#!/usr/bin/env python3
"""
Clean/filter gene_count_matrix.csv files in data/full-species-25 and write gene_counts_cleaned.csv
into each species' cleaned_ subdirectory, aligning sample columns to the existing cleaned modalities.

Behavior (matches prior cleaning approach for genes):
- Load {Species}-gene_count_matrix.csv (expects first column 'gene_id')
- Convert counts to numeric, drop rows with all-zero counts
- Align samples to intersection of standardized sample IDs already present in
  cleaned_<species> (lncrna/mirna/wgbs). Columns are sorted alphabetically for consistency.
- Write data/full-species-25/cleaned_<species>/gene_counts_cleaned.csv
- Emit a simple summary file gene_counts_summary.txt and (re)generate combined_summary.txt

Usage:
  python code/clean_gene_counts_full_species_25.py [--cv-threshold 0.0]

Notes:
- CV filtering is available but disabled by default (kept for parity with prior script).
"""

import os
import re
import argparse
from typing import List, Dict

import numpy as np
import pandas as pd


# Standard sample ID like ACR-139-TP1
SAMPLE_STD_PATTERN = re.compile(r"[A-Z]+-\d+-TP\d+")


def workspace_root() -> str:
    return os.path.dirname(os.path.dirname(os.path.abspath(__file__)))


def to_numeric_df(df: pd.DataFrame) -> pd.DataFrame:
    for c in df.columns:
        df[c] = pd.to_numeric(df[c], errors="coerce")
    return df


def filter_zero_rows(df: pd.DataFrame) -> pd.DataFrame:
    mask = (df.fillna(0).sum(axis=1) != 0)
    return df.loc[mask]


def cv(series: pd.Series) -> float:
    arr = series.values.astype(float)
    mean = np.nanmean(arr)
    std = np.nanstd(arr)
    if mean == 0:
        return 0.0
    return float(std / mean)


def filter_low_variation(df: pd.DataFrame, cv_threshold: float | None) -> pd.DataFrame:
    if not cv_threshold or cv_threshold <= 0:
        return df
    cvs = df.apply(cv, axis=1)
    return df.loc[cvs >= cv_threshold]


def summarize_df(name: str, df: pd.DataFrame) -> str:
    n_features, n_samples = df.shape
    sparsity = float((df == 0).sum().sum()) / float(n_features * n_samples) if n_features * n_samples else 0.0
    return (
        f"Dataset: {name}\n"
        f"Features: {n_features}\n"
        f"Samples: {n_samples}\n"
        f"Sparsity: {sparsity*100:.2f}%\n"
    )


def load_gene(path: str) -> pd.DataFrame:
    df = pd.read_csv(path)
    # Ensure first column is named gene_id
    if df.columns[0].lower() != "gene_id":
        df = df.rename(columns={df.columns[0]: "gene_id"})
    df = df.set_index("gene_id")
    return to_numeric_df(df)


def standardized_columns(cols: List[str]) -> List[str]:
    return [c for c in cols if SAMPLE_STD_PATTERN.fullmatch(c)]

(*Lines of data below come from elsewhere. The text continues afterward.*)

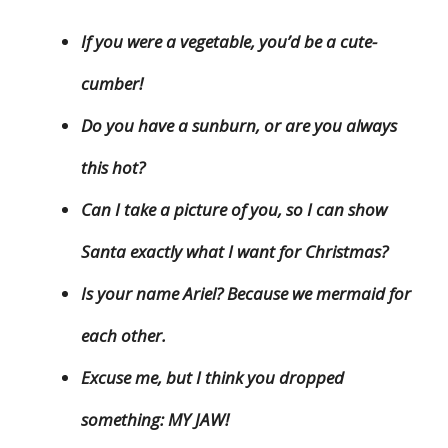
If you were a vegetable, you’d be a cute-
cumber!
Do you have a sunburn, or are you always
this hot?
Can I take a picture of you, so I can show
Santa exactly what I want for Christmas?
Is your name Ariel? Because we mermaid for
each other.
Excuse me, but I think you dropped
something: MY JAW!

def align_to_cleaned_modalities(species_key: str, df_gene: pd.DataFrame, base_dir: str) -> pd.DataFrame:
    cleaned_dir = os.path.join(base_dir, f"cleaned_{species_key}")
    # Load existing cleaned modalities to determine common standardized samples
    paths = {
        "lncrna": os.path.join(cleaned_dir, "lncrna_counts_cleaned.csv"),
        "mirna": os.path.join(cleaned_dir, "mirna_counts_cleaned.csv"),
        "wgbs": os.path.join(cleaned_dir, "wgbs_counts_cleaned.csv"),
    }

    sample_sets: List[set[str]] = []
    for p in paths.values():
        if os.path.exists(p):
            df = pd.read_csv(p, nrows=1)  # fast header peek
            cols = [c for c in df.columns if c != df.columns[0]]
            sample_sets.append(set(standardized_columns(cols)))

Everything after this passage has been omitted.